Florzinha olhou para Sunghee.

— Cuide bem desse molenga, por favor.

— Pode deixar, Flor — ela riu.

— Vai voar — disse Suga, meio como um desejo, meio como uma permissão. Algo mais para convencer a si mesmo do que para deixá-la ir.

Florzinha não conseguiu dizer mais nada. Aquilo estava se tornando mais difícil do que ela queria. Então ela apenas assentiu e virou de costas, caminhando pela passarela em direção ao Palco Central. Olhou para todas aquelas pessoas nas cadeiras, enquanto tentava se concentrar no seu objetivo. Ali no Palco Central estava a última pessoa com quem ela queria falar. A pessoa que ela tinha aprendido a odiar, e depois, aprendido a amar.

— Então, é isso — disse ele. Florzinha riu.

— Você não tem nada mais original pra dizer agora?

— Na verdade, eu ensaiei várias coisas, mas… Não tem que ser tão difícil. Eu não posso dizer nada que você não saiba, então… É melhor deixar assim. Além do mais, se eu começar a falar, vou acabar não cumprindo minha promessa.

Florzinha estava no seu limite. O abraçou para que ele não visse o quanto ela mesma estava sendo frágil naquele momento em que ele orgulhosamente conseguia ser forte. Ele estava muito mais preparado do que ela poderia supor. Parecia realmente pronto para deixá-la. Ela não sabia se estava pronta para partir, mas não podia voltar atrás.

Ela o soltou, mas ainda segurou suas mãos. Ele nem ao menos lacrimejava, mas ela sabia o quanto ele estava se esforçando para isso. Agradeceu-o em sua mente. Não conseguiria ser tão corajosa se ele dificultasse as coisas como naquele dia em que ela tentara fugir. A força dele a surpreendia mais uma vez. O que ele tinha para dizer, tomara o cuidado de dizer antes, até mesmo no fim do espetáculo da véspera. Ele parecia ter planejado cuidadosamente cada momento até ali.

Bem no fundo do coração de Junggie, ainda morava um pequeno fiapo de esperança. Ela o olhava tão fixamente segurando sua mão, parecia que faltava alguma coisa… Parecia que algo a estava prendendo ali. Ela desistiria? Não, ele sabia que ela estava decidida. Poderia doer o que fosse, a decisão havia sido tomada, não por orgulho, mas por convicções que amadureceram a partir de várias experiências. Não podia negar: fizera o possível para fazê-la mudar de ideia. Fazer Daegu voltar a ser um lar.
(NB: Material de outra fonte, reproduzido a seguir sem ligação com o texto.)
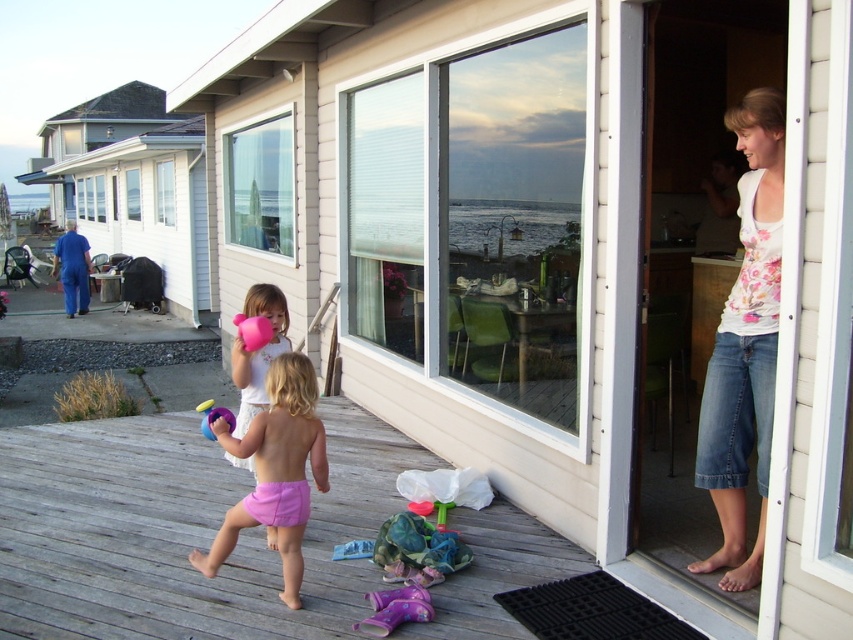 You are a parent trying to choose between the pink fabric balloon at center and the rubber pink ball at center for your child to play with. Which one is smaller in size?

The pink fabric balloon at center is smaller in width than the rubber pink ball at center.

You are a delivery person holding a large package that is 3 feet wide. You need to walk from the pink matte watering can at center to the white matte screen door at upper right. Is there enough space for you to carry the package through the path between them?

The distance between the white matte screen door at upper right and the pink matte watering can at center is 7.04 feet. Since the package is 3 feet wide, there is sufficient space for you to carry it through the path between them as the distance is greater than the package width. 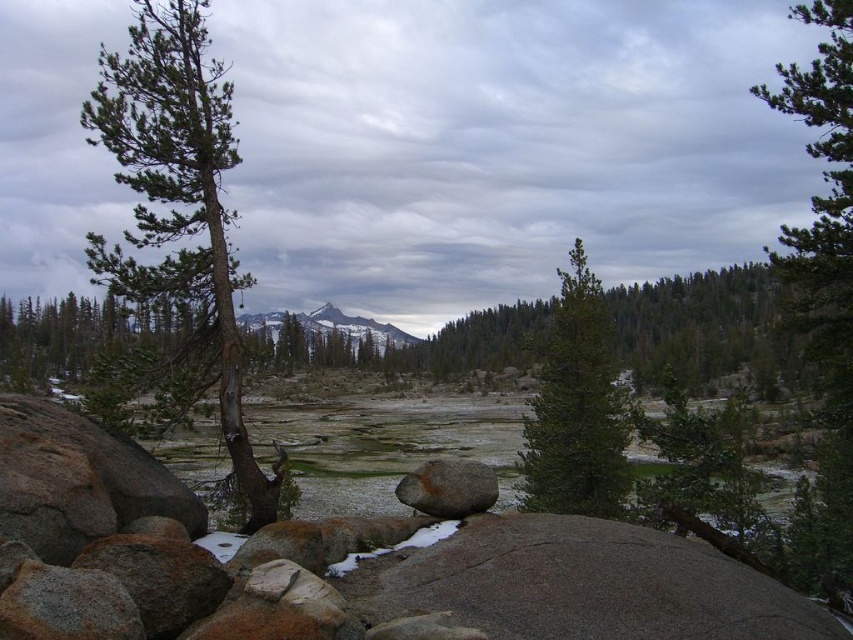 Based on the photo, does green textured pine tree at left lie behind rusty metallic boulder at center?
Ele se tornara um grande amigo, aquilo era fato, mas Daegu jamais voltaria a ser a mesma coisa.

— É melhor você ir logo.

— Você está pronto?

— Estou. Mas se demorar mais eu vou acabar mudando de ideia.

Ela riu fracamente.

— Não vai, não. Você prometeu senhor Min Seokjung.

Ela deu mais um sorriso afetado enquanto abria as asas. No fundo ela sabia que manter-se firme estava sendo difícil para ele. Ela olhou para cima, para o céu azul cheio de nuvens, pensando nas estrelas ocultas. Voltou a olhar pra ele.

— Últimas palavras.

— Ai, por quê? — ele fechou os olhos e suspiro, voltando a ficar calmo. — Tá. — Ele abriu os olhos. Queria dizer que a amava. Era o que ele queria. Mas não era mais a hora. — Tome cuidado. Boa sorte. Eu sei que você vai se dar bem. Só… Nunca se esqueça de nós.
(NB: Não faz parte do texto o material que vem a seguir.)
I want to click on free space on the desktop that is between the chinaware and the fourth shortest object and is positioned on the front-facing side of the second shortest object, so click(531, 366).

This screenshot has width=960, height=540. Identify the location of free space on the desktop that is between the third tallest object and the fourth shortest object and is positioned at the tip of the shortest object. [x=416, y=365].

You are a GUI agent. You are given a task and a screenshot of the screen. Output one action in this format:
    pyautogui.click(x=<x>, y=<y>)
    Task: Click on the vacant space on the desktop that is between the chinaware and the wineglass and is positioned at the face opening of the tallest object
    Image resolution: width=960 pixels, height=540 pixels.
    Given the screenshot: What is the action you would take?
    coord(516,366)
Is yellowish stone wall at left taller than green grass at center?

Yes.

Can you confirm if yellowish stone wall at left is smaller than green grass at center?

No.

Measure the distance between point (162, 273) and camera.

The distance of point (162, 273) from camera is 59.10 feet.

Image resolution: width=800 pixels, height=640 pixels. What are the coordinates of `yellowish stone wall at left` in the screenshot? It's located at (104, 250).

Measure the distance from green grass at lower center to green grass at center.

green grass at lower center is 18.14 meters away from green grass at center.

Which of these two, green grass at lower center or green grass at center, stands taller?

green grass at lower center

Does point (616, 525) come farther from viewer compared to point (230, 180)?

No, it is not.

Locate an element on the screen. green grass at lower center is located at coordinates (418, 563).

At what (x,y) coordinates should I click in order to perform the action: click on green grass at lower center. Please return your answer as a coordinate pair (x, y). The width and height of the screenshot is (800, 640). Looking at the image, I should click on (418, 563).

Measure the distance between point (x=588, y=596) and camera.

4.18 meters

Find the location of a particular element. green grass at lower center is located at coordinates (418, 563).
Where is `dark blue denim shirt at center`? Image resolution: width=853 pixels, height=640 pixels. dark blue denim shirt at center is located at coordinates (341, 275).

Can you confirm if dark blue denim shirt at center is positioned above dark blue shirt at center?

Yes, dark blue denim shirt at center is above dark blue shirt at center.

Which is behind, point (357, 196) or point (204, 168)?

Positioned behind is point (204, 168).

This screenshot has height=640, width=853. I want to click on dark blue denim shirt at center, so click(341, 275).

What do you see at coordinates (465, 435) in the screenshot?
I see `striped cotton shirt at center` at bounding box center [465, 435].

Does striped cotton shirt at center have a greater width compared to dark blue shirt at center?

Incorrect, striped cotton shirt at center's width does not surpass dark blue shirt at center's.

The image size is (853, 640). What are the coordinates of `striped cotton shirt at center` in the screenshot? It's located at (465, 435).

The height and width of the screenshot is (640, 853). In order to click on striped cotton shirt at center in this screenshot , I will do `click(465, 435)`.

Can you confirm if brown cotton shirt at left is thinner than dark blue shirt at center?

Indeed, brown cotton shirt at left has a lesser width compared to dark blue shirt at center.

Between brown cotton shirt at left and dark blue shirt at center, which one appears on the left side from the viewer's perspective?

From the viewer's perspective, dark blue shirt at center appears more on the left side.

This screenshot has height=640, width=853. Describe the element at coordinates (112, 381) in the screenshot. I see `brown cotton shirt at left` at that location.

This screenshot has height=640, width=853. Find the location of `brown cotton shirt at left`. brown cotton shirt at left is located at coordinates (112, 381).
Florzinha acenou positivamente, recebendo aquelas palavras que sintetizavam bem tudo o que ela sabia que Junggie queria dizer. Era o que ela precisava ouvir naquele momento.

— Obrigada. Até a próxima, Junggie.

Florzinha soltou as mãos dele cuidadosamente e voltou a olhar para cima. Bateu as asas com força e voou para cima. Foi cada vez mais alto até chegar a uma altitude considerável, de onde podia ver todos eles lá embaixo. Depois, dirigiu seu olhar ao horizonte. Suspirou fundo e partiu.

 

~

 

Muitos ficaram olhando-a até sumir de vista. Aos poucos, foram se dispersando e voltando às atividades normais. Junggie ficou bastante tempo sentado na beira do palco, contemplando a estrutura vazia, até que decidiu tentar retomar sua morte.
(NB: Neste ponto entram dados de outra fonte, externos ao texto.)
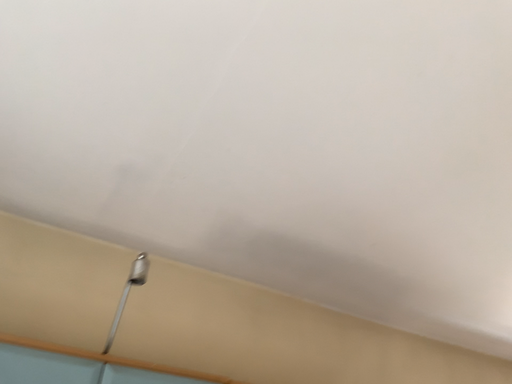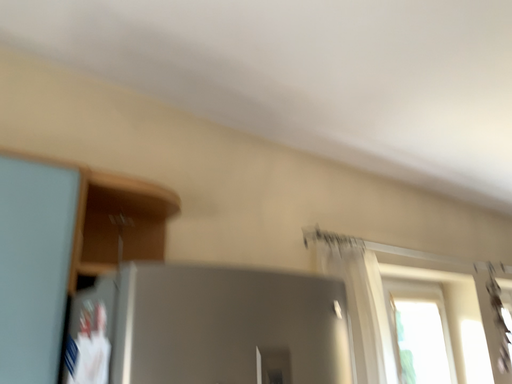 Question: Which way did the camera rotate in the video?

Choices:
 (A) rotated left
 (B) rotated right

Answer: (B) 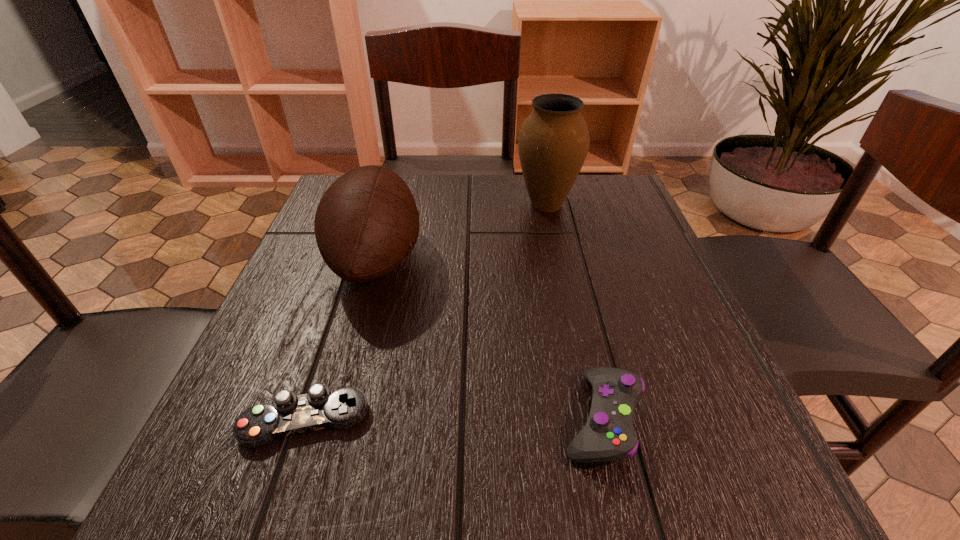 This screenshot has width=960, height=540. What are the coordinates of `vacant area that satisfies the following two spatial constraints: 1. on the back side of the right control; 2. on the right side of the shorter control` in the screenshot? It's located at (306, 418). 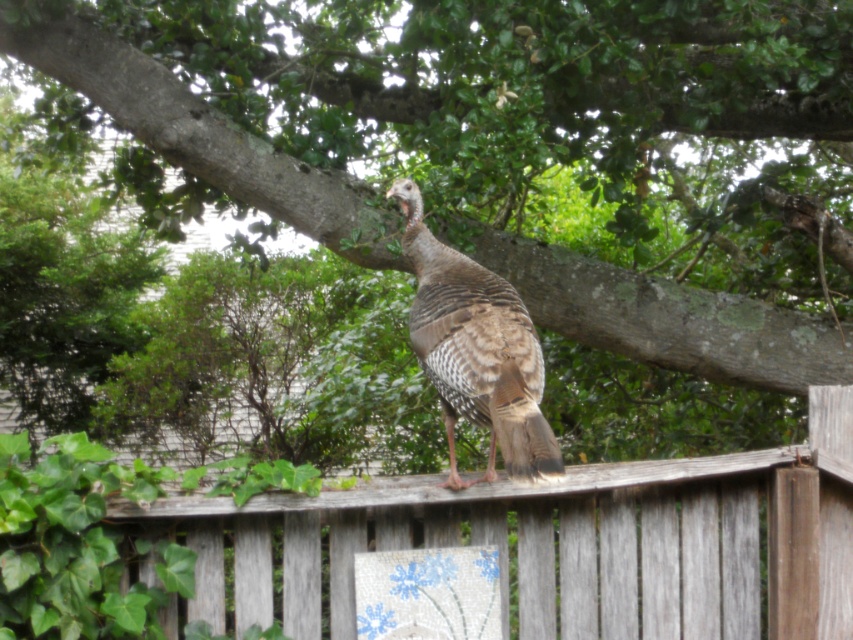 Question: Is weathered wood fence at upper center bigger than brown speckled feathers at center?

Choices:
 (A) no
 (B) yes

Answer: (B)

Question: Which point is closer to the camera?

Choices:
 (A) weathered wood fence at upper center
 (B) brown speckled feathers at center

Answer: (B)

Question: Which of the following is the closest to the observer?

Choices:
 (A) (192, 516)
 (B) (488, 403)

Answer: (B)

Question: Does weathered wood fence at upper center appear under brown speckled feathers at center?

Choices:
 (A) yes
 (B) no

Answer: (A)

Question: Can you confirm if weathered wood fence at upper center is positioned to the left of brown speckled feathers at center?

Choices:
 (A) no
 (B) yes

Answer: (A) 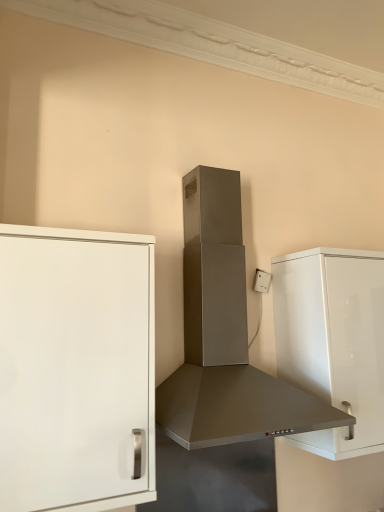 Question: Is white plastic electric outlet at upper right further to camera compared to satin silver range hood at center?

Choices:
 (A) yes
 (B) no

Answer: (A)

Question: From a real-world perspective, is white plastic electric outlet at upper right under satin silver range hood at center?

Choices:
 (A) yes
 (B) no

Answer: (B)

Question: From the image's perspective, is white plastic electric outlet at upper right under satin silver range hood at center?

Choices:
 (A) yes
 (B) no

Answer: (A)

Question: From a real-world perspective, is white plastic electric outlet at upper right on satin silver range hood at center?

Choices:
 (A) no
 (B) yes

Answer: (B)

Question: Does white plastic electric outlet at upper right have a larger size compared to satin silver range hood at center?

Choices:
 (A) no
 (B) yes

Answer: (A)

Question: Looking at their shapes, would you say white glossy cabinet at right, which ranks as the 1th cabinetry in back-to-front order, is wider or thinner than white plastic electric outlet at upper right?

Choices:
 (A) wide
 (B) thin

Answer: (A)

Question: Is point (284, 297) positioned closer to the camera than point (264, 289)?

Choices:
 (A) closer
 (B) farther

Answer: (A)

Question: From their relative heights in the image, would you say white glossy cabinet at right, the 1th cabinetry from the right, is taller or shorter than white plastic electric outlet at upper right?

Choices:
 (A) short
 (B) tall

Answer: (B)

Question: Choose the correct answer: Is white glossy cabinet at right, the 1th cabinetry from the right, inside white plastic electric outlet at upper right or outside it?

Choices:
 (A) inside
 (B) outside

Answer: (B)

Question: Considering the positions of satin silver range hood at center and white plastic electric outlet at upper right in the image, is satin silver range hood at center wider or thinner than white plastic electric outlet at upper right?

Choices:
 (A) wide
 (B) thin

Answer: (A)

Question: Does point (216, 170) appear closer or farther from the camera than point (269, 282)?

Choices:
 (A) farther
 (B) closer

Answer: (B)

Question: In terms of size, does satin silver range hood at center appear bigger or smaller than white plastic electric outlet at upper right?

Choices:
 (A) small
 (B) big

Answer: (B)

Question: From a real-world perspective, is satin silver range hood at center above or below white plastic electric outlet at upper right?

Choices:
 (A) above
 (B) below

Answer: (B)

Question: Considering the positions of white plastic electric outlet at upper right and white glossy cabinet at right, the 1th cabinetry from the right, in the image, is white plastic electric outlet at upper right taller or shorter than white glossy cabinet at right, the 1th cabinetry from the right,?

Choices:
 (A) short
 (B) tall

Answer: (A)

Question: Is white plastic electric outlet at upper right inside the boundaries of white glossy cabinet at right, which ranks as the 1th cabinetry in back-to-front order, or outside?

Choices:
 (A) inside
 (B) outside

Answer: (B) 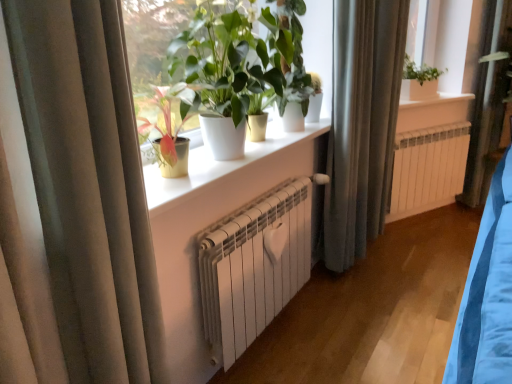 Question: Would you say white matte radiator at center is to the left or to the right of white ceramic window sill at upper center, the first window sill positioned from the top, in the picture?

Choices:
 (A) right
 (B) left

Answer: (B)

Question: From the image's perspective, is white matte radiator at center above or below white ceramic window sill at upper center, which is counted as the 1th window sill, starting from the right?

Choices:
 (A) above
 (B) below

Answer: (B)

Question: Based on their relative distances, which object is nearer to the beige fabric curtain at left, placed as the 1th curtain when sorted from left to right?

Choices:
 (A) green glossy plant at center, which is counted as the second houseplant, starting from the front
 (B) silky gray curtain at center, the first curtain in the right-to-left sequence
 (C) white metallic radiator at center
 (D) white glossy window sill at center, the 2th window sill viewed from the right
 (E) white ceramic window sill at upper center, the first window sill from the back

Answer: (D)

Question: Estimate the real-world distances between objects in this image. Which object is farther from the beige fabric curtain at left, placed as the 1th curtain when sorted from front to back?

Choices:
 (A) white ceramic window sill at upper center, which is counted as the 1th window sill, starting from the right
 (B) white glossy pot at center, the 1th houseplant positioned from the front
 (C) white matte radiator at center
 (D) white metallic radiator at center
 (E) white glossy window sill at center, which is the first window sill in bottom-to-top order

Answer: (A)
Ele tinha achado que choraria quando ela se fosse. Mas a dureza permaneceu por bastante tempo. Talvez porque não houvesse mais o que ser feito. As coisas continuariam a acontecer, de qualquer jeito.

No entanto, mesmo sem chorar, as coisas não estavam fáceis. Ele saiu do Multipalco 360º e foi para o pátio de ligação, mas não conseguiu tomar nenhuma atitude. Nenhuma das casas parecia tão atrativa. No Juízo, solidão. Em Daegu, lembranças de alguém que não estava mais lá. Junggie queria mesmo era ir atrás dela, fugir. Só de pensar no que aconteceria assim que entrasse… Todo mundo viria até ele e perguntaria se ele estava bem. Claro que ele não estava, mas todos continuariam tocando no assunto.

Ele ainda precisava ficar sozinho. Ao contrário de Florzinha, não podia fugir de Omelas. Então, decidiu ir o mais longe que podia.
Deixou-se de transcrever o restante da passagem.